Stored data
[Start of Attachment]

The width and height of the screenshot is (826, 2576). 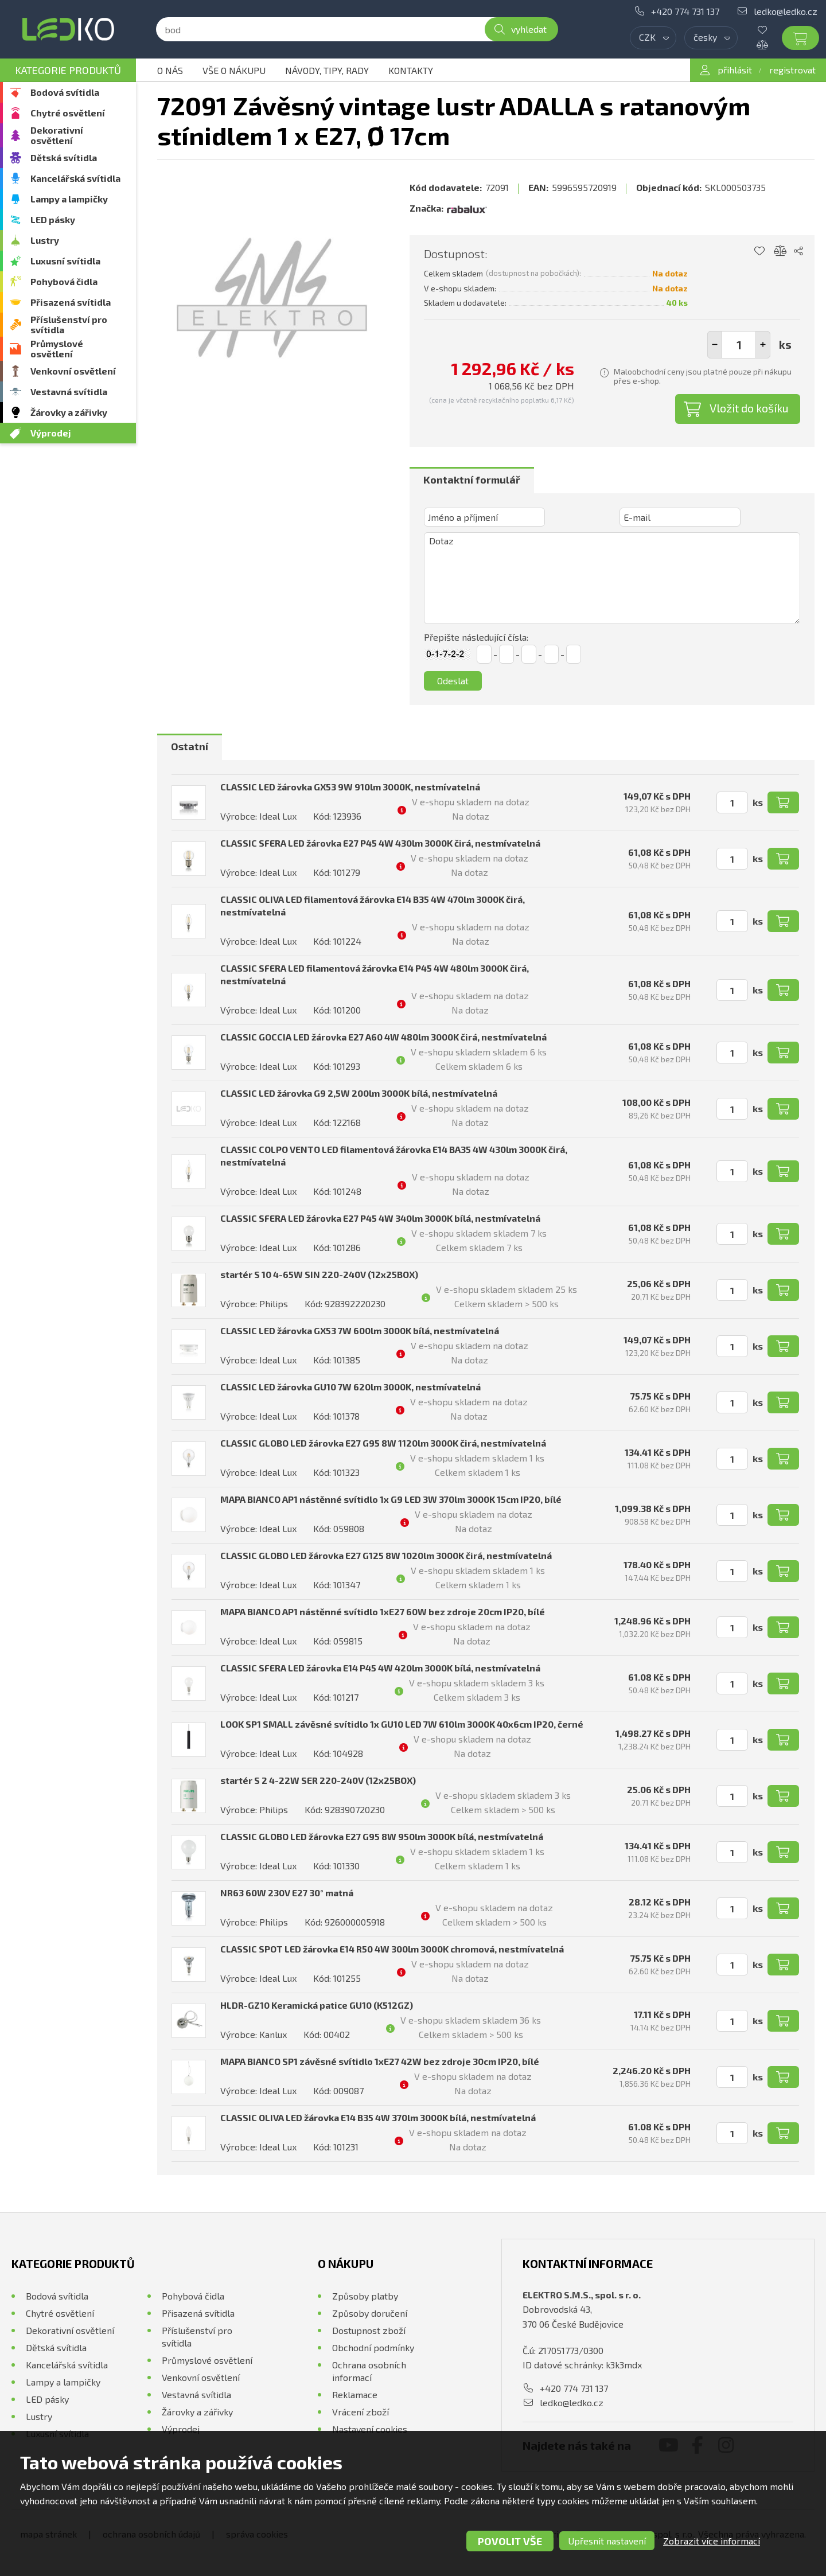 What do you see at coordinates (354, 2394) in the screenshot?
I see `Reklamace` at bounding box center [354, 2394].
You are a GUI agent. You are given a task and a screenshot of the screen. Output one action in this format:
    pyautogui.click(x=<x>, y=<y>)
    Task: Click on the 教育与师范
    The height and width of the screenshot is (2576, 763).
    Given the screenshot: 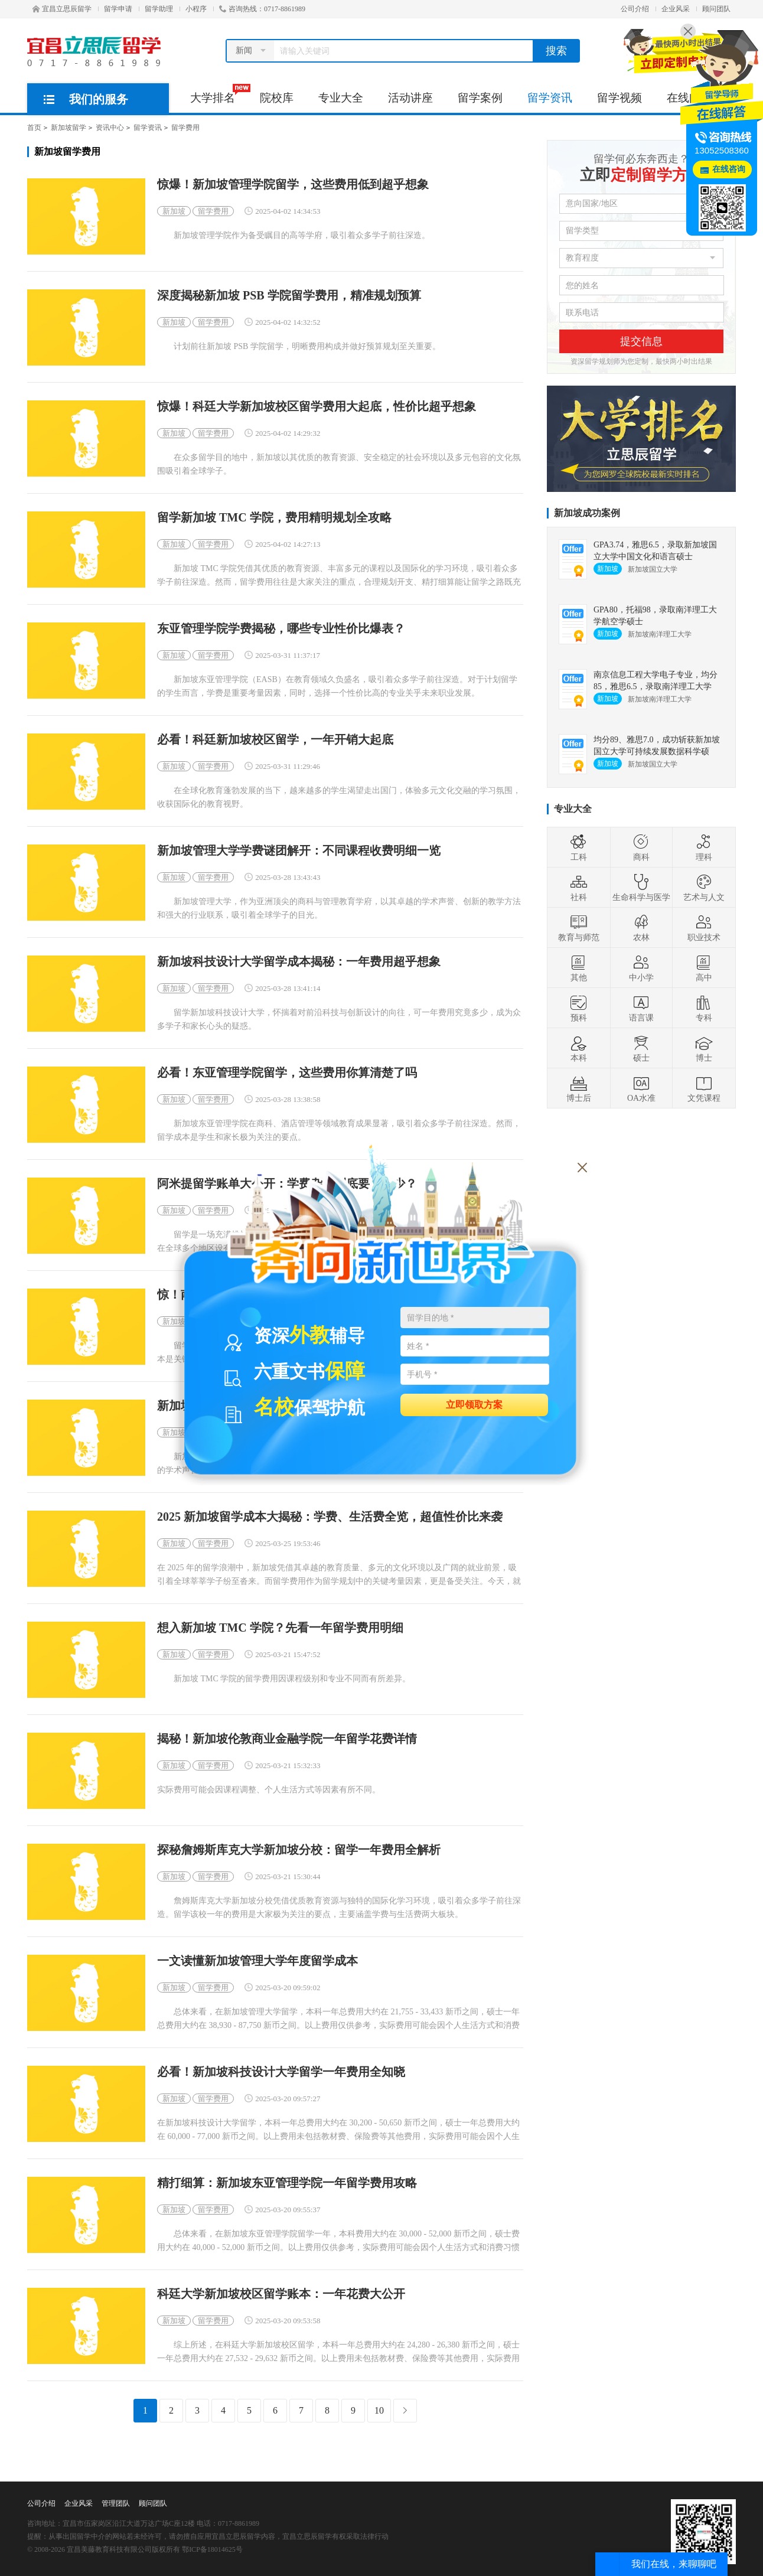 What is the action you would take?
    pyautogui.click(x=578, y=928)
    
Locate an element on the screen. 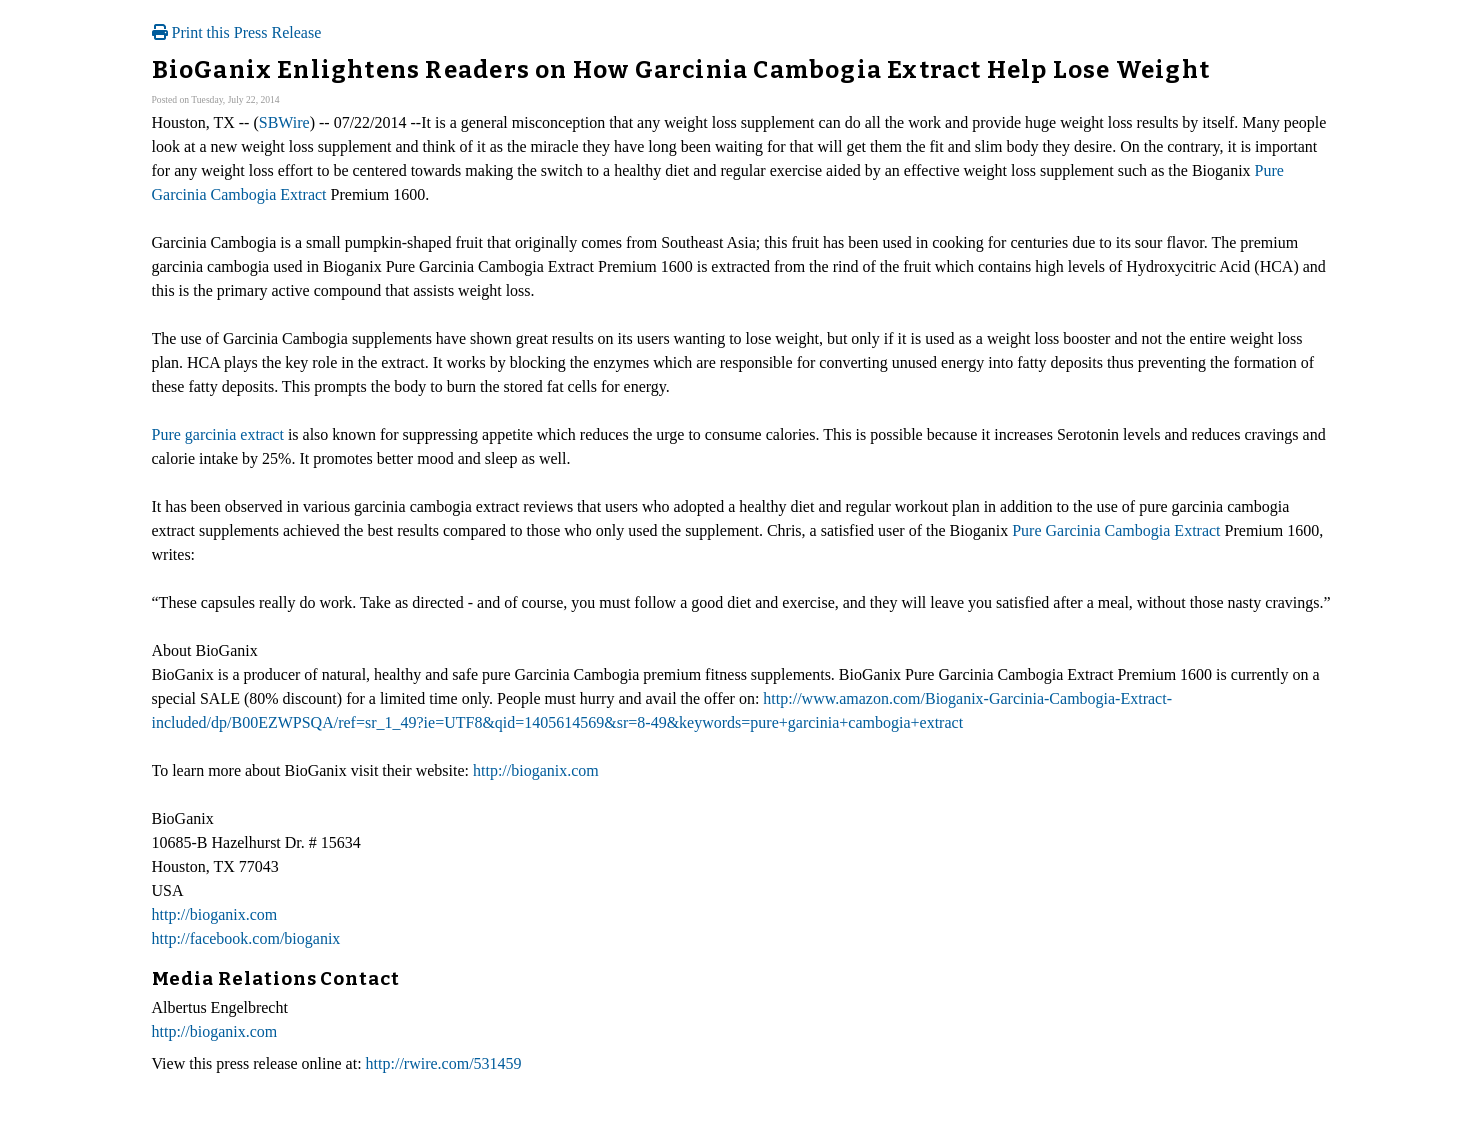 This screenshot has height=1124, width=1483. Pure garcinia extract is located at coordinates (218, 434).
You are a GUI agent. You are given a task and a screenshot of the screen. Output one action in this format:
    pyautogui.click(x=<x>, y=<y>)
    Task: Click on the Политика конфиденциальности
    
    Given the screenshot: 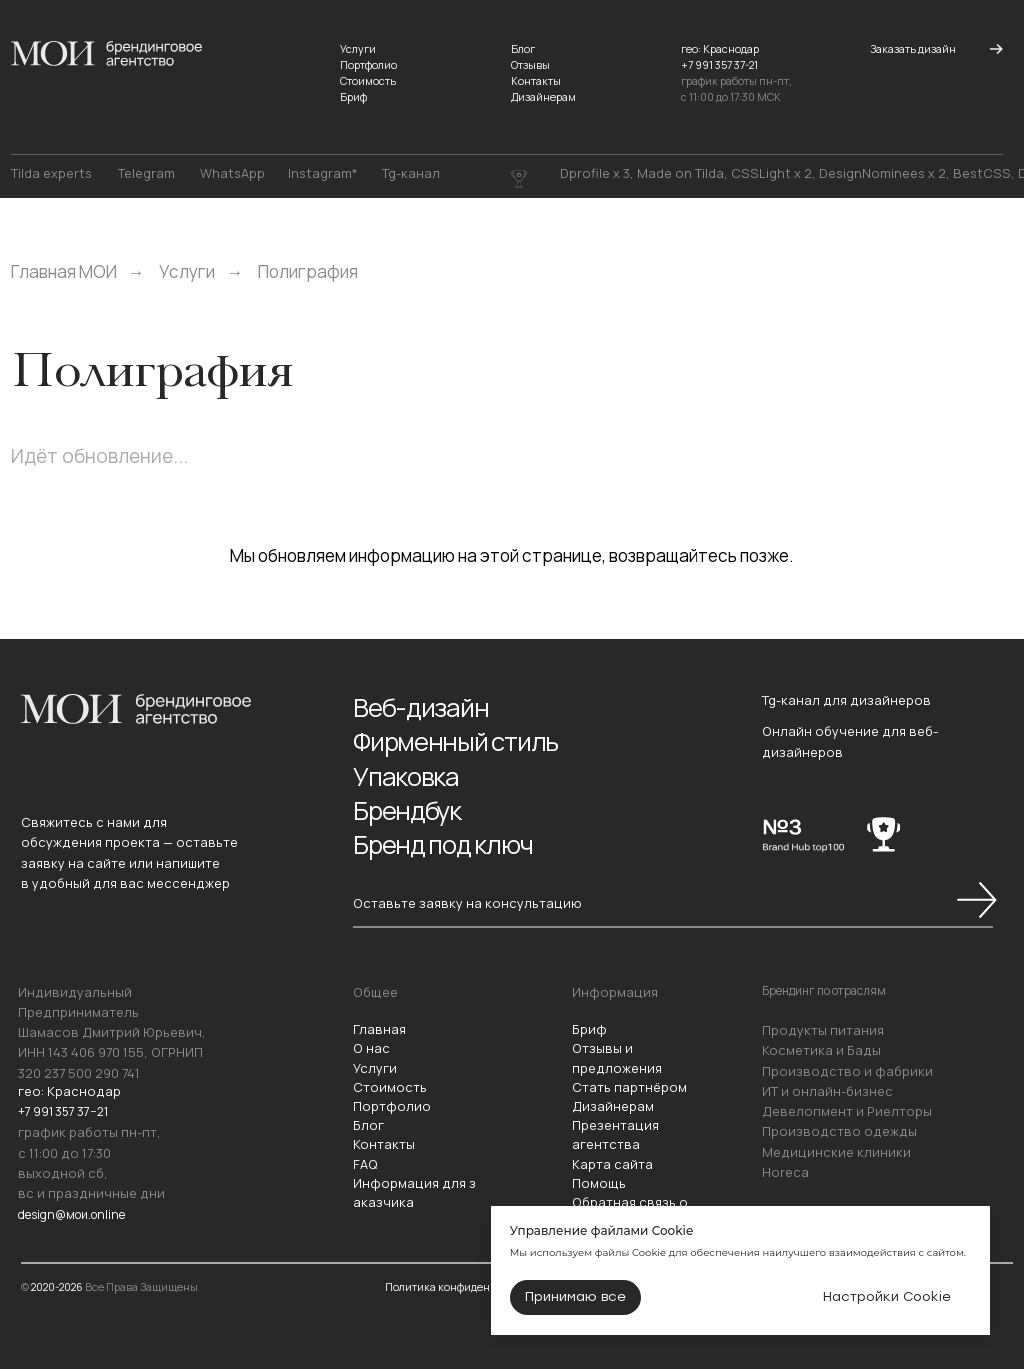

[End of Attachment]

-- What the task asks --
Starting at the line containing "Task: Click on the Политика", output every remaining line of the records above exactly, the last one included. Nothing else belongs in the output, and no pictures either.

-- Answer to the exercise --
    Task: Click on the Политика конфиденциальности
    
    Given the screenshot: 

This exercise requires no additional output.